**Supplied material**:
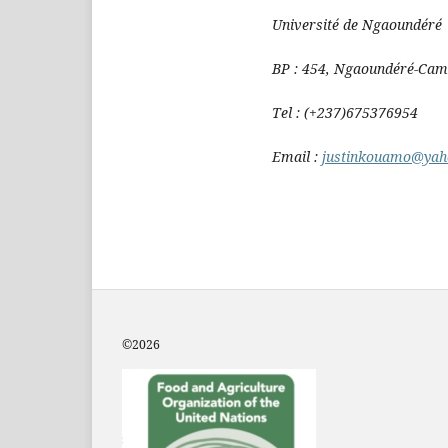
Université de Ngaoundéré
BP : 454, Ngaoundéré-Ca
Tel : (+237)675376954
Email :
justinkouamo@yah
©2
026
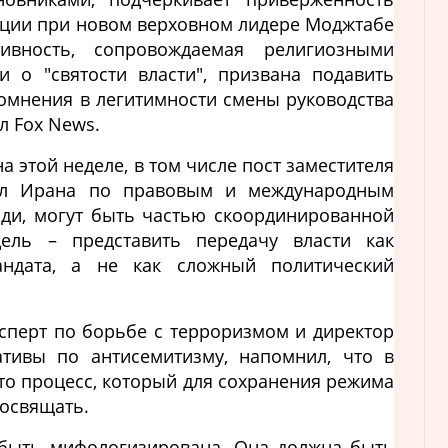
ции при новом верховном лидере Моджтабе
тивность, сопровождаемая религиозными
 о "святости власти", призвана подавить
сомнения в легитимности смены руководства
л Fox News.
 этой неделе, в том числе пост заместителя
ел Ирана по правовым и международным
ди, могут быть частью скоординированной
цель – представить передачу власти как
андата, а не как сложный политический
сперт по борьбе с терроризмом и директор
ативы по антисемитизму, напомнил, что в
то процесс, который для сохранения режима
 освящать.
 быть мифологизирована. Она должна быть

**The problem**: Give back the full listing exactly, with pictures dropped.

**Response to the exercise**:
Université de Ngaoundéré
BP : 454, Ngaoundéré-Ca
Tel : (+237)675376954
Email :
justinkouamo@yah
©2
026
ции при новом верховном лидере Моджтабе
тивность, сопровождаемая религиозными
 о "святости власти", призвана подавить
сомнения в легитимности смены руководства
л Fox News.
 этой неделе, в том числе пост заместителя
ел Ирана по правовым и международным
ди, могут быть частью скоординированной
цель – представить передачу власти как
андата, а не как сложный политический
сперт по борьбе с терроризмом и директор
ативы по антисемитизму, напомнил, что в
то процесс, который для сохранения режима
 освящать.
 быть мифологизирована. Она должна быть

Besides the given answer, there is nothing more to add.